If this is not done the transfer or import will detect the files before complete and fail.
Or worse transfer incomplete files (common issue with ftp)
The destination system needs facilities to
Detecting the delivery of the files - both to control the import and to monitor the source system
Import the files when available and when the system is ready to process them
Process the data after processing
I would suggest the following processes in the destinations system (note: this can process files from any number of systems)
Make the processing single threaded - do not attempt to parallel process as this will make the system difficult to optimise and maintain
Often a system can process more efficiently if all resources are available and not blocking
I have seen systems take hours to process when they could process in minutes if the processes where sequential
Log all processes
The appearance of the files eneds to be logged for monitoring
The processing of the files along with file counts needs to be logged for performance monitoring and failure diagnosis.
I usually log start and end of processes and any major tasks within the process.
Create a central log
I log everything to a table called trace.
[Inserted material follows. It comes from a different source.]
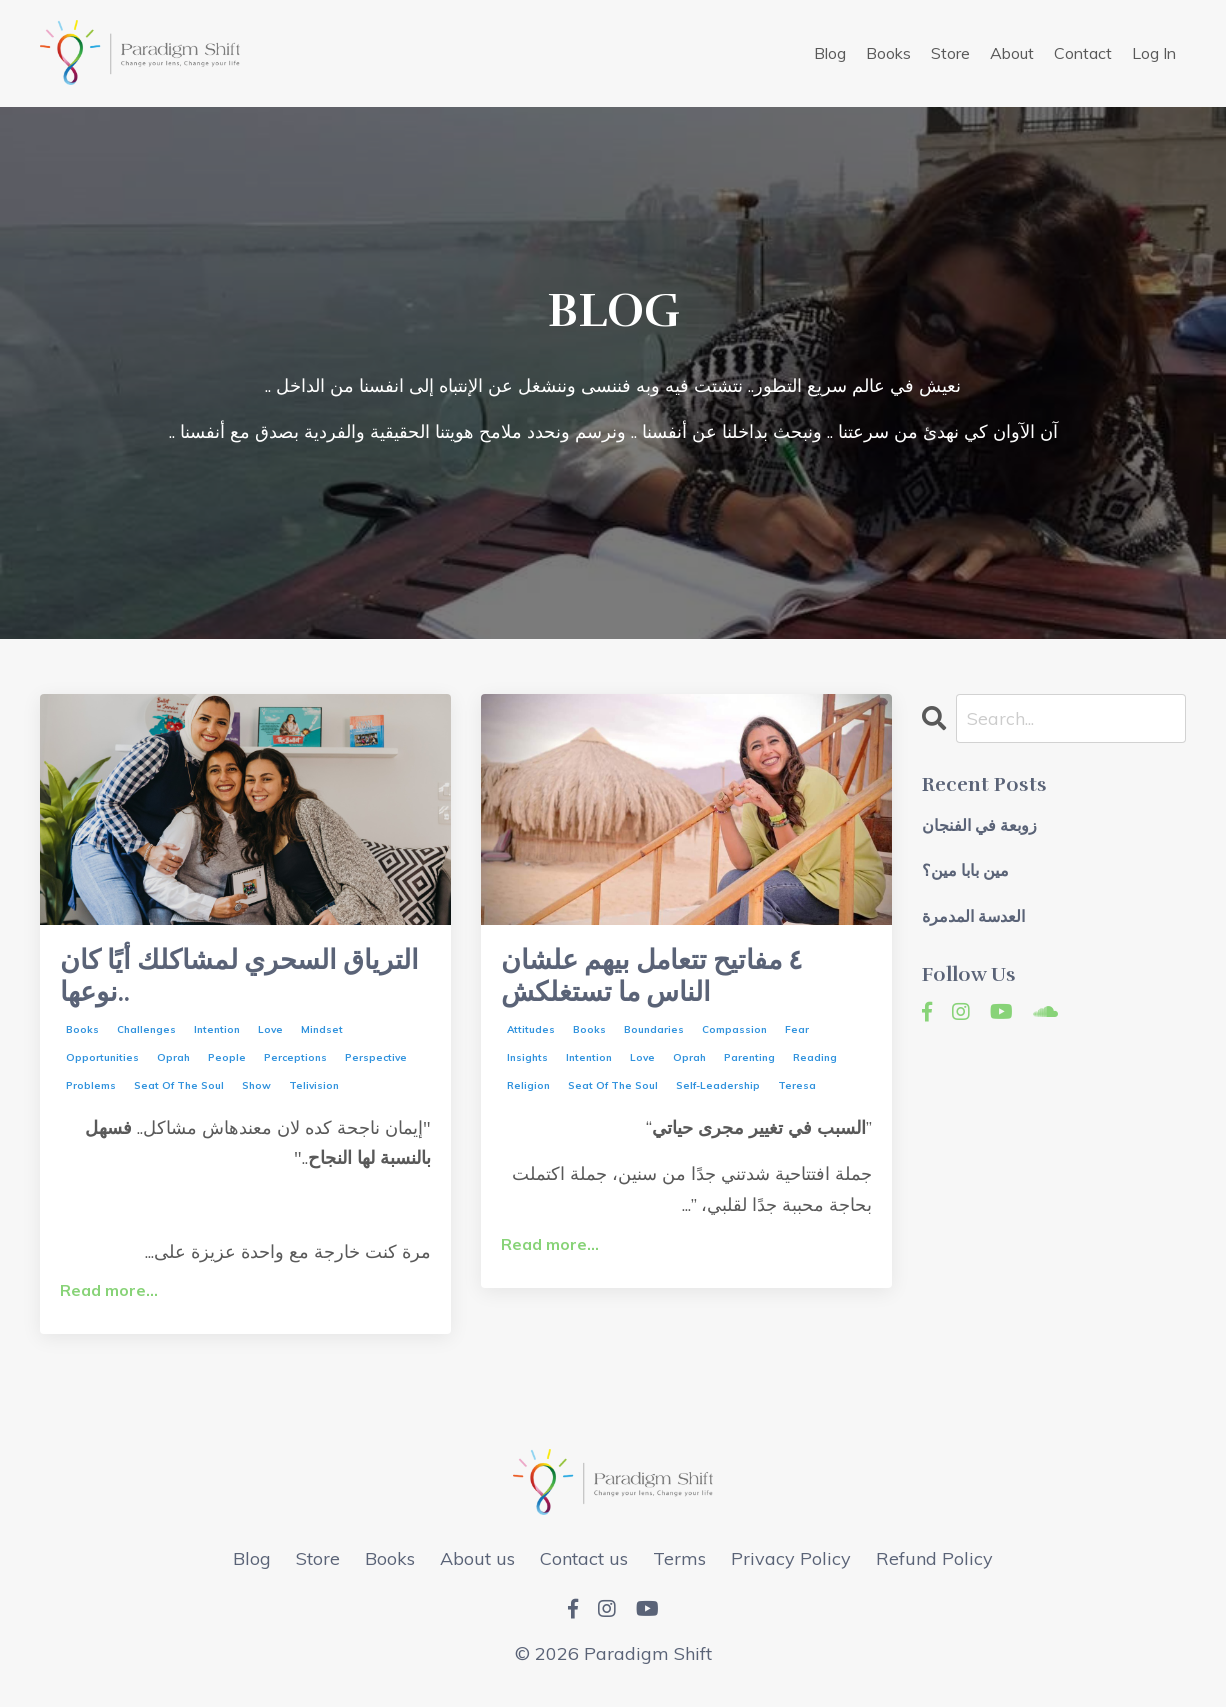  Describe the element at coordinates (791, 1565) in the screenshot. I see `Privacy Policy` at that location.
This is for ad hoc logging by he developed processes and for failure diagnosis.
Separate are tables used for monitoring and control, arrival of file, which processes need to be run etc.
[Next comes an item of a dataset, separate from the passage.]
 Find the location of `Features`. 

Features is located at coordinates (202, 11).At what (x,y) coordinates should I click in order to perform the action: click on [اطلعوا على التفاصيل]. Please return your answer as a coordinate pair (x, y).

Import the files to staging tables in a staging database then process
This separates the file structure from the processing
The staging database will generally be unlogged and have volatile data and can be configured with this in mind.
A failure of the processing means the file does not need to be re-imported.
The data is available in the staging table for error diagnosis
Destination system tasks (SQL Server specific)
There are two scheduled tasks
File detection - scheduled frequently - every 5-10 secs
System process - scheduled less frequently - every 5 minutes - this depends on the system
This has multiple tasks including file import followed by system processing
Have a task that repeatedly checks the folders for any new files
Do not be tempted to allow an outside system to populate a table with file names.
The process populates a table with the file and datetime
This can also be used to rename the file if necessary
I now generally prefer SSIS. Build a package for a single file import to a staging table
Load the package with the file name as a parameter to perform the import
The package calls a stored procedure to indicate the import is complete and the row count.
The process I use: (this allows for changes to the file column order and only imports the columns needed)
A control package shich receives the file path from a stored procedure
Reads the first (header) row from the file
Calls a stored procedure with the file type and header
The SP returns the xml to create a package to import the data to the staging table
The control package writes the XML to a package and executes it.
If the system is prone to a backlog of files to import then, to stop the staging tables increasing in size and impacting performance
Import a file
Merge the data into the production database
delete the staging data
The data is picked up from the staging table and processed into the production database
This is via stored procedures
Tables hold the processes that need to be run to import each file type, the dependancies between file data and final processes
There is one stored procedure called to executed processes that are available - in a loop one at a time
Another stored procedure is called when the process is complete - indicating success or failure
Note: this method allows for the processes to be distributed to remote systems if necessary
The control stored procedure is called and executes in turn any process that is available.
The process table is updated on completion of any task and any tasks now available are executed on the next schedule.